Experiment 2 further extended our understanding of the nature of the relationship between WM and attention. We showed that memory recognition speed was sensitive to the validity and predictability of the WM item for visual search, further supporting the reciprocity of attention and WM processes; WM not only influenced the allocation of attention, but the status of the memory itself was modulated on the basis of the current goals. This pattern of memory performance indicates a possible means by which strategic control over the WM–attention interaction may be implemented for optimal performance. Specifically, it appears that control can occur at the level of the memory representation to alter its subsequent impact, and that this may be accomplished through manipulation of the status of the WM trace.

As Olivers et al. (2011) recently suggested, WM items may be maintained in different states of activation, and that status may determine how extensively they influence the allocation of attention. This possibility was first suggested by Downing and Dodds (2004), who found that an irrelevant memory item did not interfere with search, and it was supported by Olivers and Eimer (2011), who found that the extent of memory guidance depended on the imminence of the memory test. The present findings suggest that predictably helpful memory cues will be strategically, actively maintained in the focus of attention in order to promote faster search for a matching target, and that they will also be immediately accessible if memory is probed. Predictably invalid memory items, on the other hand, will be shifted to an accessory status, so as not to impede search performance, and will therefore require more time to restore to an active state for a memory probe response. This is consistent with the proposal made by Oberauer (2002) that an internal focus of attention within WM can hold a single representation at a time, and that a separate store can simultaneously contain several items for direct access. We propose that shifting between the internal focus of attention and the zone of direct access may be driven by the relevance of the WM contents vis-à-vis intermittent task goals.

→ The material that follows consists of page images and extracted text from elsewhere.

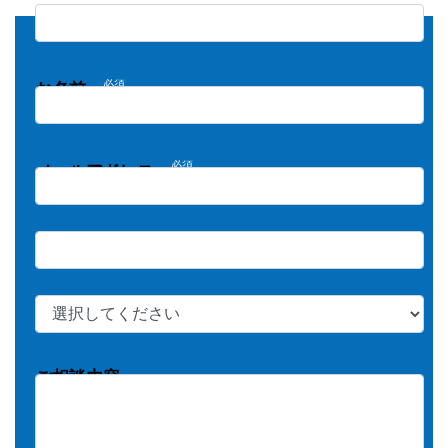
会社名
必須
お名前
必須
メールアドレス
必須
電話番号
必須
ご希望のサービス
ご相談内容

Two important implications stem from these results. First, both the visual search and memory performance profiles indicate that a give-and-take relationship exists between the attention and WM components of this dual-task paradigm. When task demands necessitate a richly maintained memory representation, there are consequences for visual search performance that may be harmful or helpful, depending on the relationship between the memory contents and the search target. Likewise, when cognitive control is exerted to limit the impact of irrelevant memory contents on search performance, there are consequences for memory recognition. Thus, WM and attention processes appear to be tightly connected and not easily dissociable. Second, this cognitive control over WM biases is implemented (at least partly) through modification of the memory representation itself, and specifically via context-dependent enhancement or attenuation of the representation’s impact by shifting its WM state.